Tom Hiddleston reprises his role as Loki from the film series, starring alongside Sophia Di Martino (Sylvie), Gugu Mbatha-Raw (Renslayer), Wunmi Mosaku (Hunter B-15), Eugene Cordero, Tara Strong (Miss Minutes), Neil Ellice, Jonathan Majors, and Owen Wilson (Mobius) reprising their roles from the first season, alongside Rafael Casal, Kate Dickie, Liz Carr, and Ke Huy Quan. Development of the second season had begun by November 2020, which was formally confirmed in July 2021. In February 2022, Benson and Moorhead, and Martin were revealed to be directing and writing, respectively, the majority of the season.

"Heart of the TVA" was released on Disney+ on October 26, 2023. The episode received mixed reviews for its writing and ending, but received praise for its visuals, Benson & Moorhead's direction, and the performances (particularly those of Hiddleston, Di Martino, and Mbatha-Raw).

== Plot ==
Artificial intelligence Miss Minutes shows Ravonna Renslayer a recording from the past, showing that He Who Remains thanked Renslayer for her help in his war and proposed that she lead the Time Variance Authority (TVA) together with him, but when she returned to the TVA, He Who Remains commanded Miss Minutes to erase the memories of Renslayer and other TVA employees. Back in the present, after revealing that Renslayer was the commander of He Who Remains' army, Miss Minutes proposes to work together with Renslayer without needing him.

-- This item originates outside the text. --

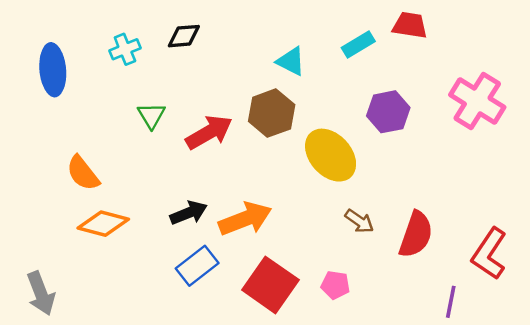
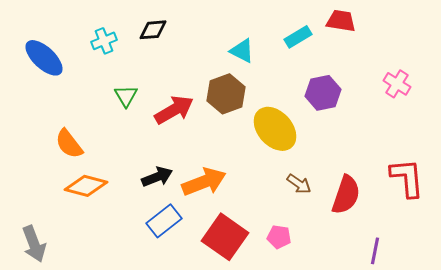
blue ellipse: (53, 70) -> (44, 58), turned -42
pink cross: (477, 101) -> (397, 84), size x0.6
red L-shape: (489, 254) -> (407, 178), moved, turned 141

After He Who Remains' variant Victor Timely arrives at TVA headquarters, he is asked by Loki and Mobius to assist in fixing the Temporal Loom, which is reaching catastrophic failure due to the inability to handle branching timelines. Timely is brought to meet Ouroboros, who reveals that he was inspired by Timely, who was in turn inspired by Ouroboros' TVA Handbook in an ontological paradox. Together, Ouroboros and Timely build a Throughput Multiplier to fix the Loom.

Hunter B-15 visits the detained group of General Dox, her loyalists, and Brad Wolfe, leaving them after giving them an offer to work together to defend the TVA. Renslayer and Miss Minutes then visit the detainees, offering a life on the timeline for anyone who allies with them to take over the TVA. Only Wolfe agrees, with Dox and her loyalists choosing to be crushed to death by Miss Minutes rather than help Renslayer. Wolfe then prunes Hunter D-90 and kidnaps Timely.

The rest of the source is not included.